ニュース 社会 作成日:2015年11月6日_記事番号:T00060229

セレブ一族で骨肉の争い、財産めぐり四男が兄2人殺害

 資産総額180億台湾元以上の企業グループ、美福集団の創業一族の間でこのほど、財産の分配をめぐるいざこざが発生。兄弟の1人が2人の兄を銃殺後、自殺するという暴力団さながらの事件が発生した。


五男の黄明堂氏(中)は「兄を3人も亡くした」と語り、落胆した様子を見せた(5日=中央社)

 美福集団を創業した故・黄栄図氏は台北市大直地区のショッピングモール、美麗華百楽園(ミラマー・エンターテイメント・パーク)などを経営する美麗華集団の創業者一族と血縁関係にあるが、1963年に独立して起業。食肉の輸入・加工、乳製品の生産、飲食業、物流業など幅広い事業を展開してひとかどの資産を築いた。
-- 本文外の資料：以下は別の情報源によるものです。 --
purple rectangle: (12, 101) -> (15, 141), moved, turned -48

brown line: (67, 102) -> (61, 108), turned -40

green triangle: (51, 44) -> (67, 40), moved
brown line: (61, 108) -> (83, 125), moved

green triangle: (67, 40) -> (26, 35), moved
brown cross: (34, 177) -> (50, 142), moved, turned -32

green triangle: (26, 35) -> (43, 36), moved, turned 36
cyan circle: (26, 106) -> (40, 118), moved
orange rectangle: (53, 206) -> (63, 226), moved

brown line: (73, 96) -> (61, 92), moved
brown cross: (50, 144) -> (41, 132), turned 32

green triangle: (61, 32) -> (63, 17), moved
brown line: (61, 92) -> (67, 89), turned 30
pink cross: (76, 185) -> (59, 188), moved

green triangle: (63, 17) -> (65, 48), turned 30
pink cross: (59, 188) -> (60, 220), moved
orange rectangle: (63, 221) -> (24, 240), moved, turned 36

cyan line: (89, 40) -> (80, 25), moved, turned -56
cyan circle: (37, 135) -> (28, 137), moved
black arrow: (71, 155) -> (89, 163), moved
 そんな黄氏は最初の妻との間に5人の息子をもうけたが、彼が14年前に亡くなった後、美福集団は三男の黄明仁氏(55)が董事長となって引き継ぎ、他の兄弟が支えるという形で経営を維持してきた。

 しかしそんな創業者一族の間で、四男の黄明徳氏(54)が頭痛の種となっていた。彼もグループの董事となっていたものの、名ばかりで事業には全く関与せず、しかもちょっとしたことですぐに怒りを爆発させる性格から家族に疎まれていた。

 この問題児の四男は、一度結婚したものの離婚して一人暮らしとなり、他の家族は彼が普段どこで何をしているか分からなかったが、黄明仁氏と次男の黄明煌氏(58)だけが気に掛けて経済的な援助を行っていたそうだ。
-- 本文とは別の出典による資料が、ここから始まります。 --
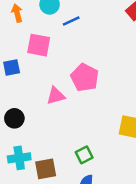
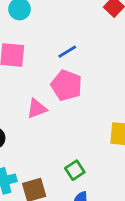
blue line: (71, 21) -> (67, 52), moved

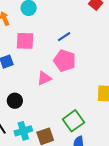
green square: (75, 170) -> (73, 121), size x1.5

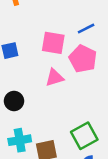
pink square: (25, 41) -> (53, 43), moved

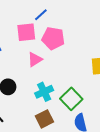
blue line: (86, 29) -> (41, 15), moved
cyan cross: (20, 140) -> (44, 92), moved

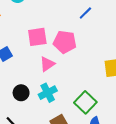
blue line: (41, 15) -> (85, 13), moved
cyan cross: (44, 92) -> (48, 93), moved

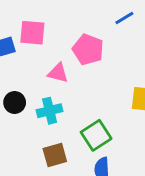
pink square: (37, 37) -> (32, 33), moved
pink triangle: (47, 64) -> (58, 73), turned 35

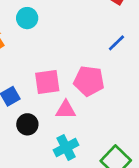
pink square: (32, 33) -> (47, 82), moved
black circle: (15, 102) -> (27, 124), moved

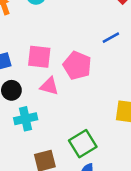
cyan cross: (66, 148) -> (26, 119), moved

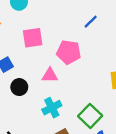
pink square: (39, 57) -> (33, 38), moved
cyan cross: (26, 119) -> (52, 108), moved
 そんな一家は5日午前、財産の分配や税金対策について話し合うため、台北市にある本社ビル7階の一室で家族会議を開いた。この会議には米国に住む長男を除く4兄弟が出席したが、ここで四男が「自分の分け前は少ないのに税金の負担は大きい」などと不満を爆発させ、次男との間で言い争いとなったため、わずか30分ほどで解散となった。

 しかし、怒りが収まらない四男は部屋から出ていこうとする次男を制止。再度激しく言い争った後、いきなり隠し持っていた銃で相手の頭部に向けて発砲した。さらに四男は、銃声を聞いて室内に駆け付けた三男にも銃弾を浴びせた。

 この光景を見た五男(52)からの通報を受けて駆け付けた警官が部屋の中に踏み込むと、床に倒れて既に事切れている次男と三男、窓のベランダ部分に立って自分の喉に銃を当てている四男の姿を発見した。そして四男は「早まるな」との警官の言葉を無視し、無表情のまま引き金を引き、階下に落下。帰らぬ人となった。

 他の家族によると、四男はそううつ病を患っていた可能性があるが、医者にはかかっていなかったそうだ。セレブ一族の問題児が、唯一自分の身を案じていた兄2人を道連れに自殺したという何とも救いのない話だ。